People who make our communities better places to live often go unheralded. One of them recently died.
Tony Hill was 57. He was the driving force behind the bell concerts that ring from the clock tower in Minneapolis City Hall. He helped create and organize the free concerts performed by volunteers nearly every Friday lunch hour every summer and on occasional Sundays, holidays and memorable occasions like the deaths of famous locals such as Kirby Puckett and Prince — scores of bell concerts every year.
He often played the bells himself, including midnight performances every New Year’s Eve.
He was meticulous about researching which famous songwriters had birthdays on the dates of bell concerts and then building his programs around their compositions. He was fussy about keeping track of when particular tunes were no longer covered by copyright laws and could enter the public domain — although I expect most composers would be delighted to have their works played on the bells anytime, copyrights or not. He built a library of sheet music that bellplayers could use for their own programs.
He dreamed of raising enough money to have the 15 bells tuned and to add more to broaden the playable repertoire and to make Minneapolis known internationally for its bellplaying capabilities.

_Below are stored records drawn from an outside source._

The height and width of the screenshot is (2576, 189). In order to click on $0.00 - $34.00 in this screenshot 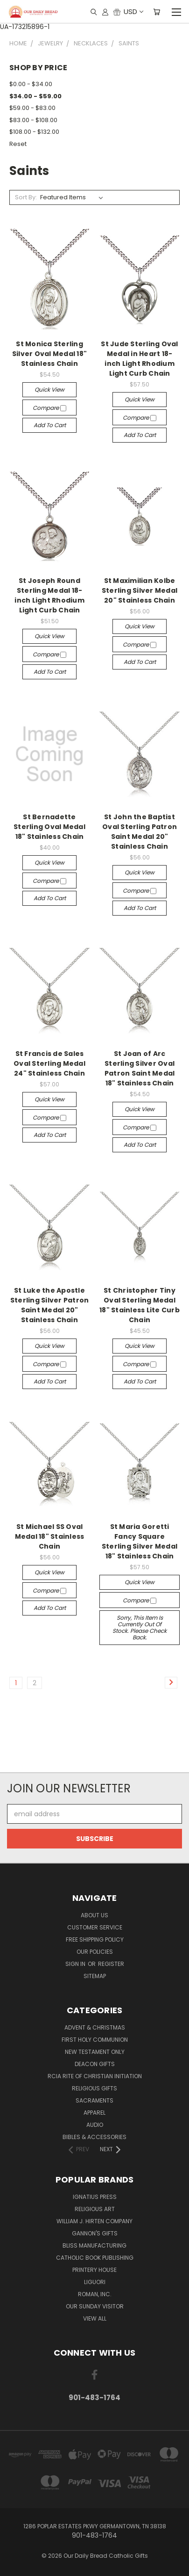, I will do `click(30, 84)`.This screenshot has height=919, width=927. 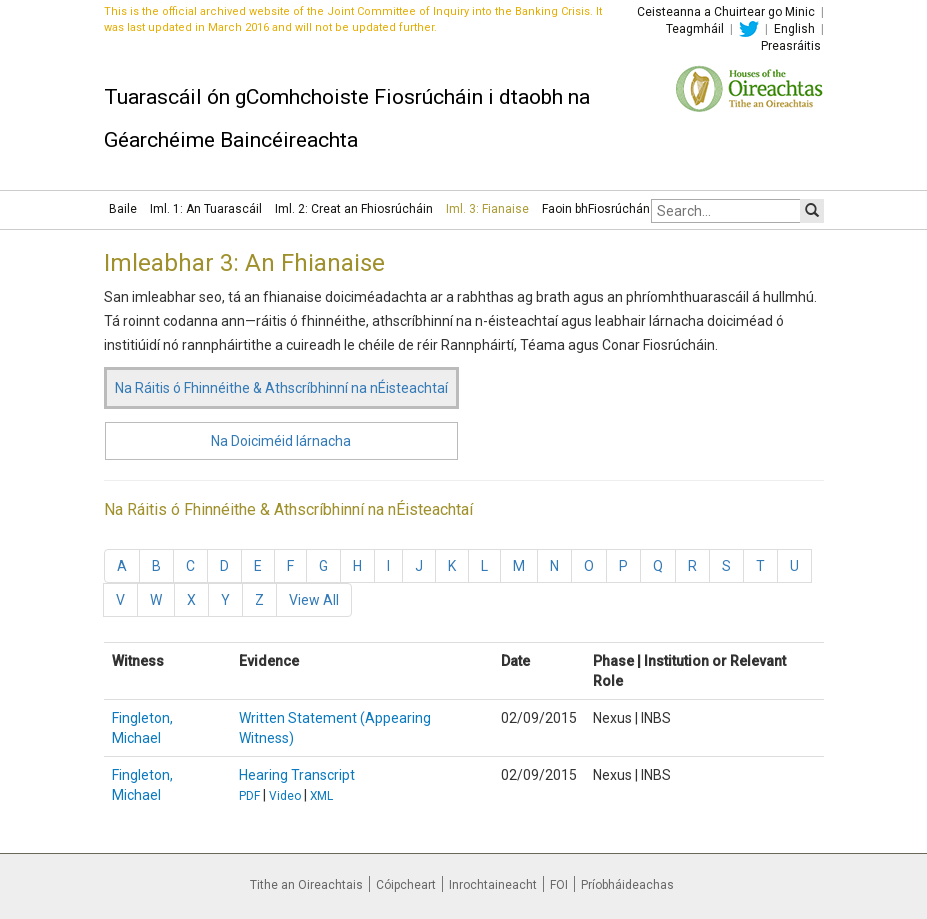 I want to click on Na Doiciméid lárnacha, so click(x=281, y=441). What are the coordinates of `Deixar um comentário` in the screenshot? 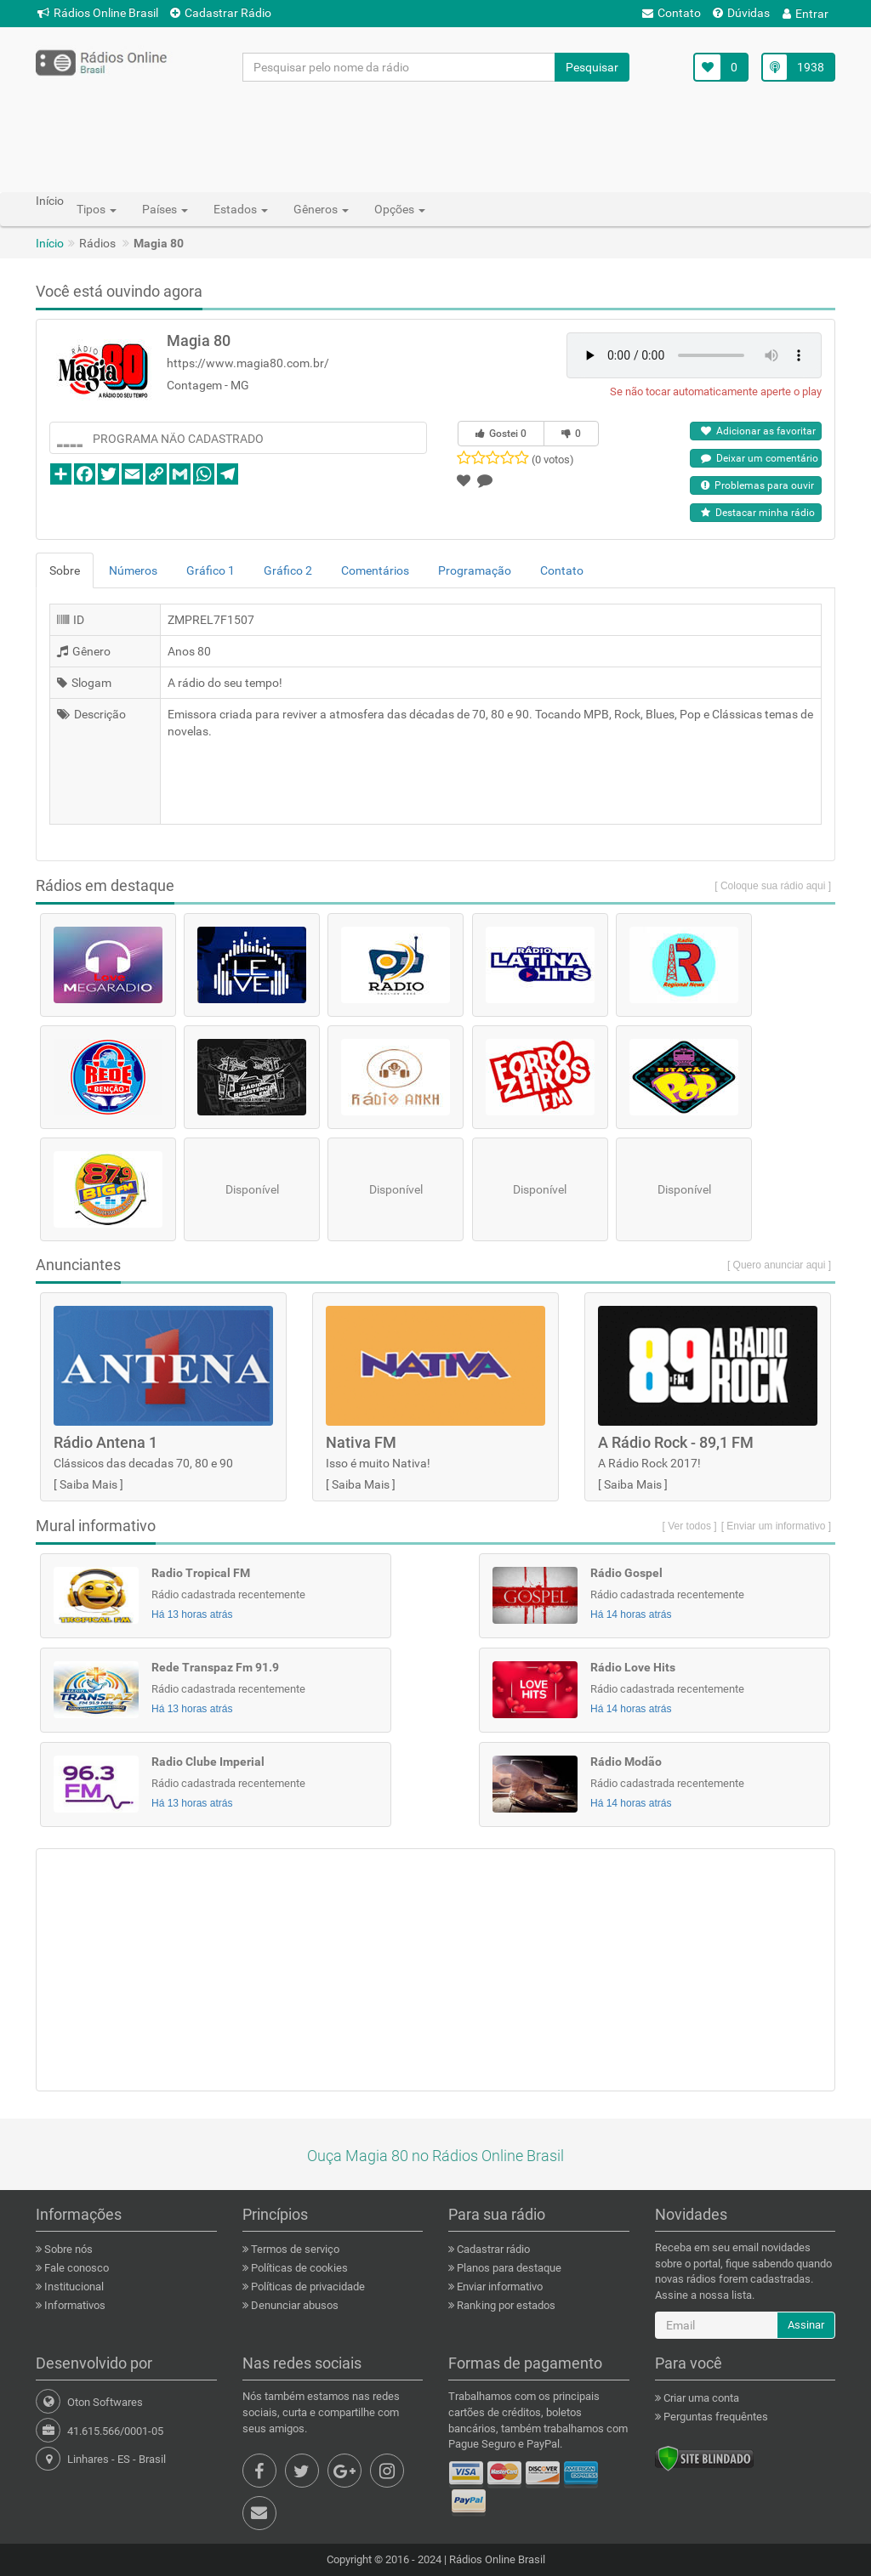 It's located at (759, 458).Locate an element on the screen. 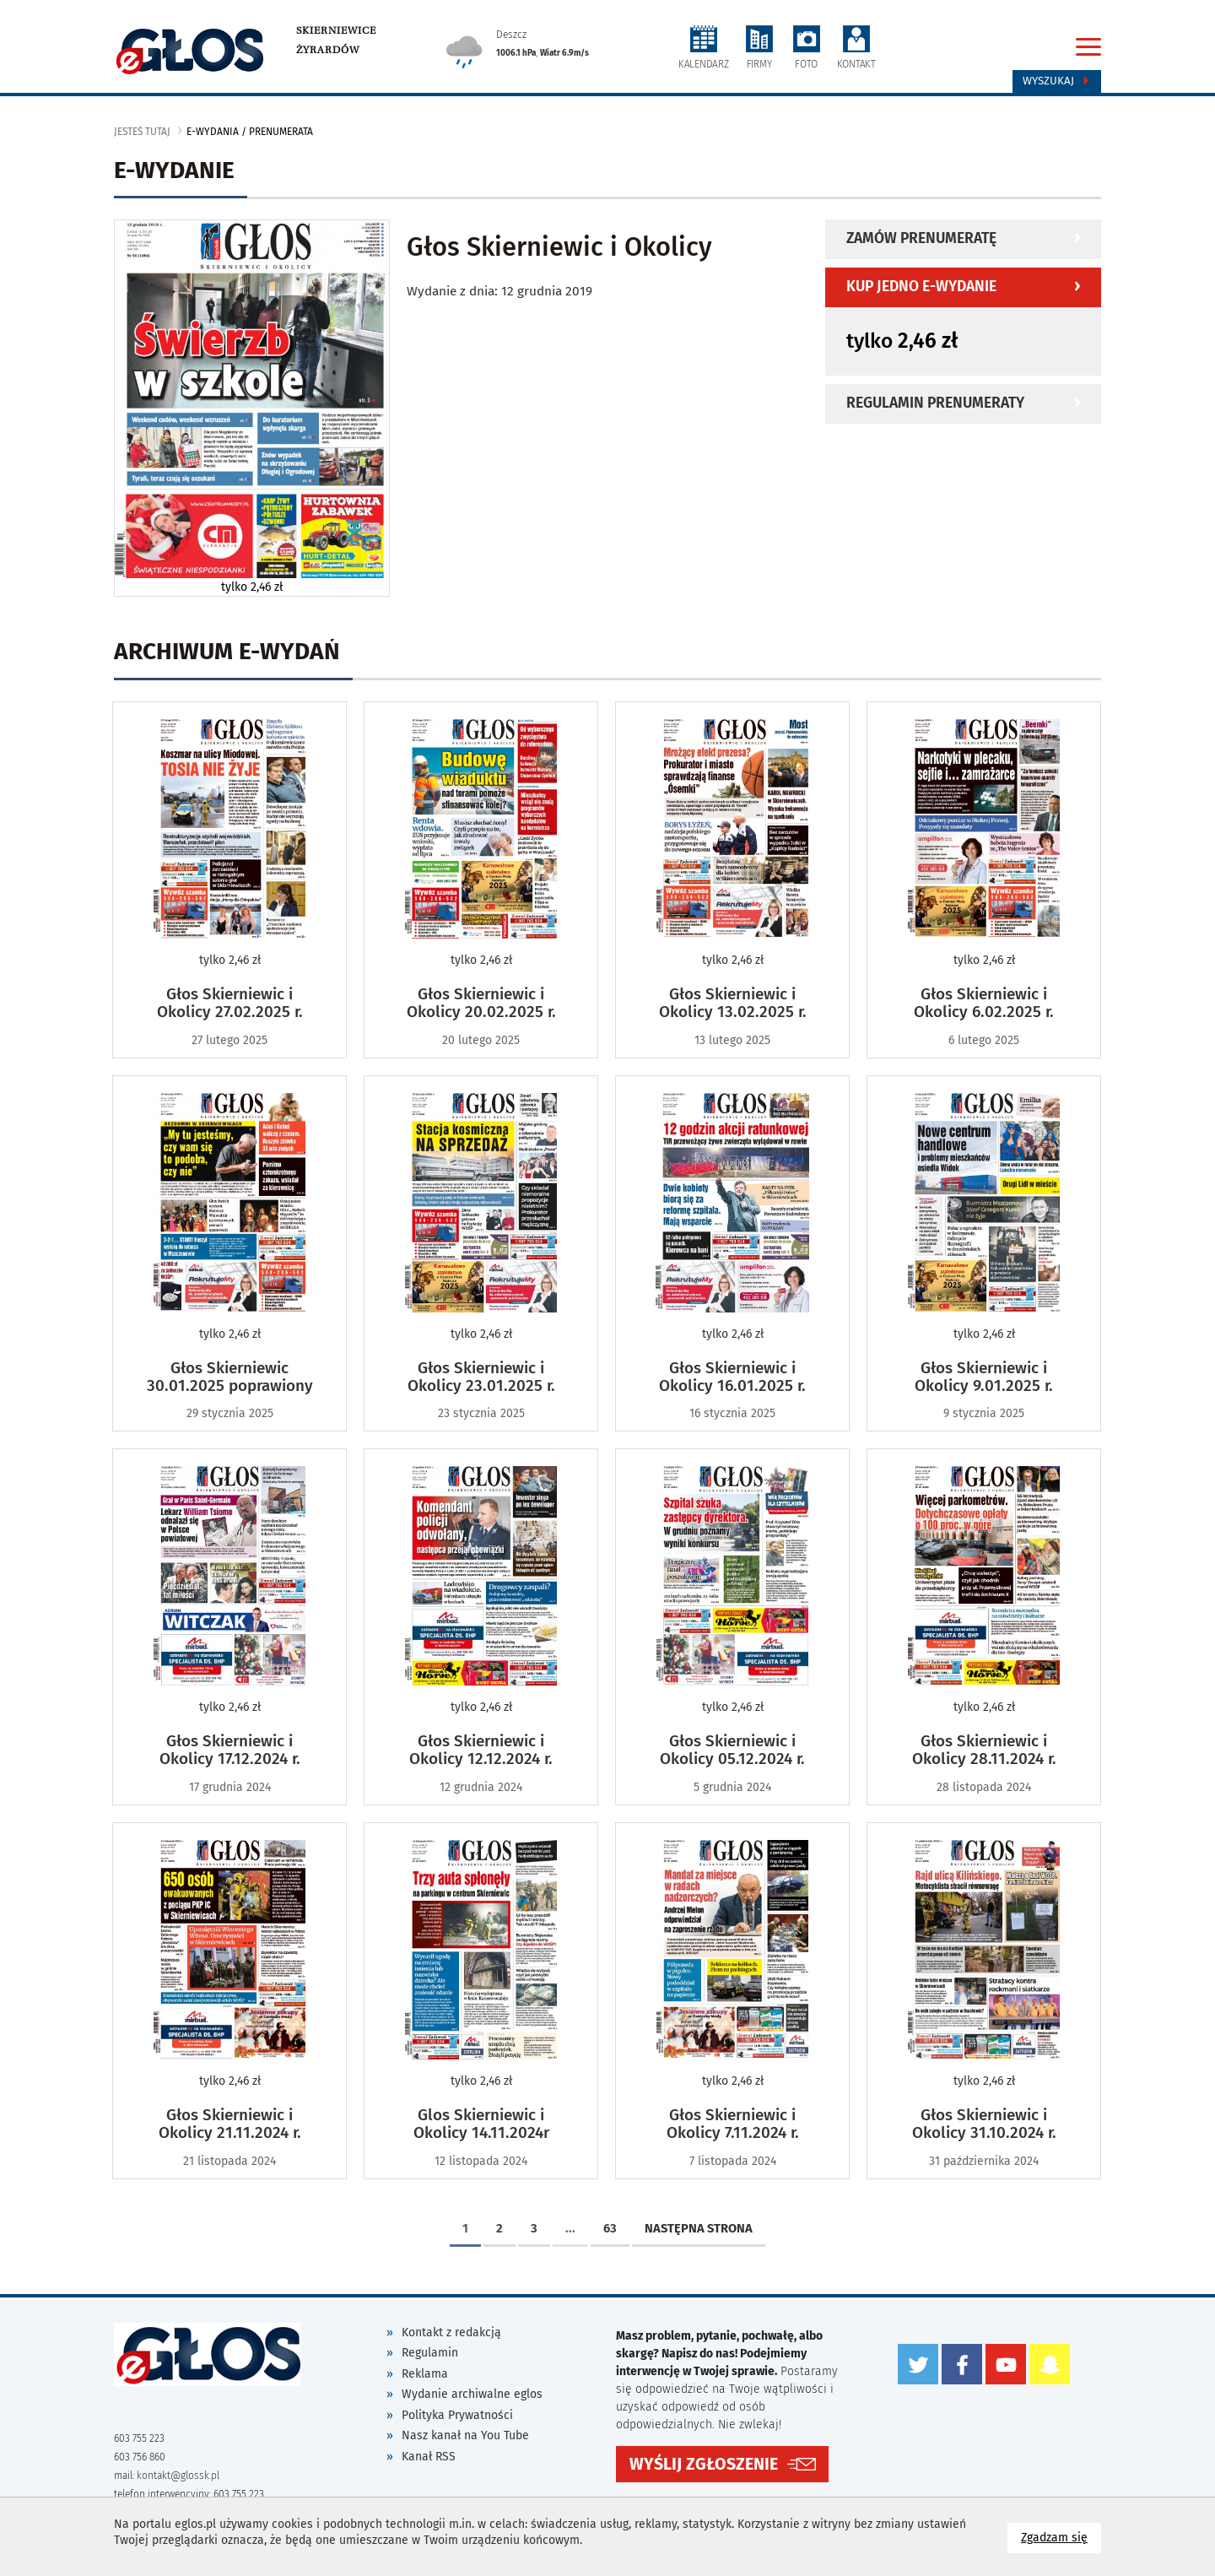 The height and width of the screenshot is (2576, 1215). Skierniewice is located at coordinates (336, 30).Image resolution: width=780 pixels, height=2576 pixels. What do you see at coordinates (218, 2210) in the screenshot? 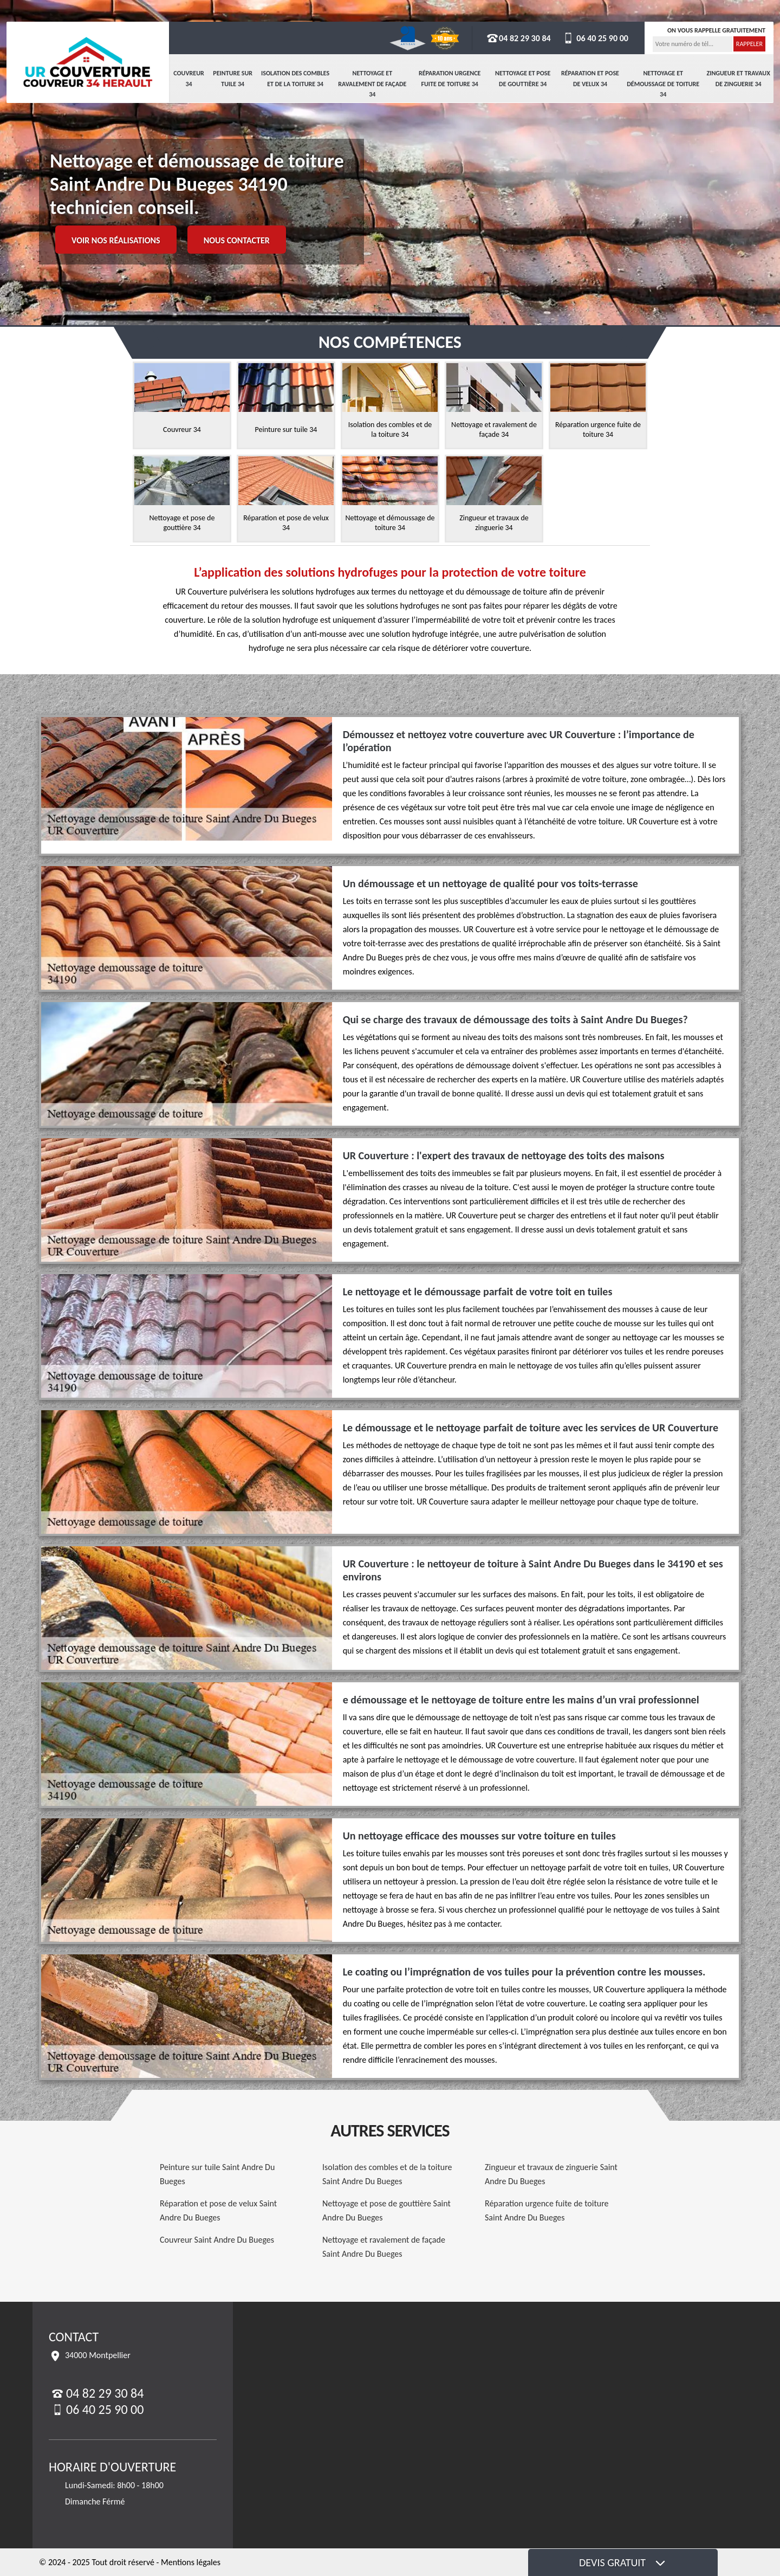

He also discouraged volunteers from playing certain tunes, such as some by famous American composer Stephen Foster, because their lyrics contained Black dialects considered demeaning generations later. That revived the issue of whether melodies should be judged on their own merits regardless of lyrics or the backgrounds of their composers.
Tony, a political scientist, spent years earning his Ph.D. from MIT and was proud to add “doctor” to his credentials. A scheduled bell concert at noon on Aug. 11 at City Hall will be dedicated to Tony Hill for championing the chimes that will ring out over downtown Minneapolis long beyond his passing.
Dan Wascoe, Golden Valley
The writer is a retired Star Tribune reporter/columnist and a volunteer bellplayer at Minneapolis City Hall.